*** Begin section ***

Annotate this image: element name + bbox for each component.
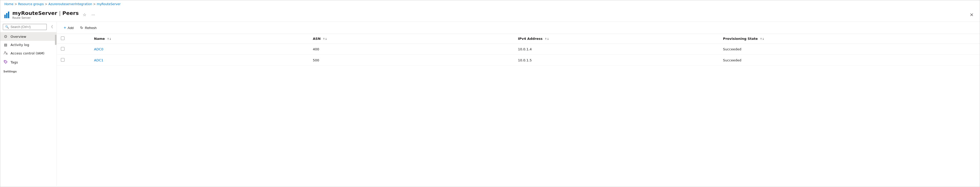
table-header-row: Name ↑↓ ASN ↑↓ IPv4 Address ↑↓ Provisi [57,34,980,44]
select-all-checkbox[interactable] [61,36,64,40]
content-area: + Add ↻ Refresh Name ↑↓ [57,22,980,186]
collapse-sidebar-button[interactable]: 《 [48,24,54,30]
asn-sort-icon: ↑↓ [323,38,327,40]
row-actions-0: ··· [925,44,980,55]
row-checkbox-1[interactable] [61,58,64,62]
refresh-icon: ↻ [80,26,83,30]
page-subtitle: Route Server [12,16,79,19]
th-ipv4[interactable]: IPv4 Address ↑↓ [515,34,720,44]
th-actions [925,34,980,44]
table-container: Name ↑↓ ASN ↑↓ IPv4 Address ↑↓ Provisi [57,34,980,186]
row-ipv4-0: 10.0.1.4 [515,44,720,55]
favorite-button[interactable]: ☆ [82,11,88,18]
add-icon: + [64,25,66,30]
search-icon: 🔍 [5,25,9,29]
overview-icon: ⊙ [3,34,8,39]
sidebar-item-overview[interactable]: ⊙ Overview [0,32,57,41]
row-asn-1: 500 [310,55,515,66]
toolbar: + Add ↻ Refresh [57,22,980,34]
more-button[interactable]: ··· [91,11,96,18]
peers-table: Name ↑↓ ASN ↑↓ IPv4 Address ↑↓ Provisi [57,34,980,66]
tags-icon [3,60,8,65]
sidebar-item-access-control[interactable]: Access control (IAM) [0,49,57,58]
row-checkbox-cell [57,55,91,66]
row-asn-0: 400 [310,44,515,55]
svg-point-0 [5,52,6,53]
breadcrumb-resource-groups[interactable]: Resource groups [18,2,44,6]
sidebar-item-activity-log[interactable]: ▤ Activity log [0,41,57,49]
sidebar-label-activity-log: Activity log [11,43,29,47]
close-button[interactable]: ✕ [968,11,976,19]
sidebar-nav: ⊙ Overview ▤ Activity log Access control… [0,32,57,186]
scroll-indicator [55,35,57,45]
sidebar-label-overview: Overview [11,35,26,38]
row-checkbox-cell [57,44,91,55]
name-sort-icon: ↑↓ [107,38,111,40]
sidebar-item-tags[interactable]: Tags [0,58,57,67]
row-actions-1: ··· [925,55,980,66]
page-header: myRouteServer | Peers Route Server ☆ ···… [0,8,980,22]
breadcrumb-integration[interactable]: AzurerouteserverIntegration [49,2,92,6]
main-layout: 🔍 《 ⊙ Overview ▤ Activity log [0,22,980,186]
search-input[interactable] [11,25,45,29]
table-row: ADC1 500 10.0.1.5 Succeeded ··· [57,55,980,66]
activity-log-icon: ▤ [3,43,8,47]
sidebar-label-tags: Tags [11,60,18,64]
row-state-1: Succeeded [720,55,925,66]
svg-point-2 [5,61,5,62]
sidebar: 🔍 《 ⊙ Overview ▤ Activity log [0,22,57,186]
sidebar-label-access-control: Access control (IAM) [11,51,45,55]
ipv4-sort-icon: ↑↓ [545,38,549,40]
refresh-button[interactable]: ↻ Refresh [77,24,99,31]
search-container: 🔍 《 [0,22,57,32]
th-asn[interactable]: ASN ↑↓ [310,34,515,44]
breadcrumb-home[interactable]: Home [4,2,13,6]
state-sort-icon: ↑↓ [760,38,764,40]
row-name-1[interactable]: ADC1 [91,55,310,66]
access-control-icon [3,51,8,56]
svg-point-1 [6,53,7,54]
th-state[interactable]: Provisioning State ↑↓ [720,34,925,44]
row-state-0: Succeeded [720,44,925,55]
breadcrumb: Home > Resource groups > Azurerouteserve… [0,0,980,8]
page-title-group: myRouteServer | Peers Route Server [12,10,79,19]
add-button[interactable]: + Add [61,24,76,32]
route-server-icon [4,11,9,18]
th-checkbox[interactable] [57,34,91,44]
page-title: myRouteServer | Peers [12,10,79,16]
table-row: ADC0 400 10.0.1.4 Succeeded ··· [57,44,980,55]
row-name-0[interactable]: ADC0 [91,44,310,55]
th-name[interactable]: Name ↑↓ [91,34,310,44]
sidebar-section-settings: Settings [0,67,57,74]
row-ipv4-1: 10.0.1.5 [515,55,720,66]
search-box[interactable]: 🔍 [3,24,47,30]
breadcrumb-route-server[interactable]: myRouteServer [97,2,121,6]
row-checkbox-0[interactable] [61,47,64,51]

*** End section ***

• EXERCISE BRIEF
Whenever a line of the records holds the string "sort", pick it out and copy it.

• SOLUTION FOR THIS PROBLEM
asn-sort-icon: ↑↓ [323,38,327,40]
name-sort-icon: ↑↓ [107,38,111,40]
ipv4-sort-icon: ↑↓ [545,38,549,40]
state-sort-icon: ↑↓ [760,38,764,40]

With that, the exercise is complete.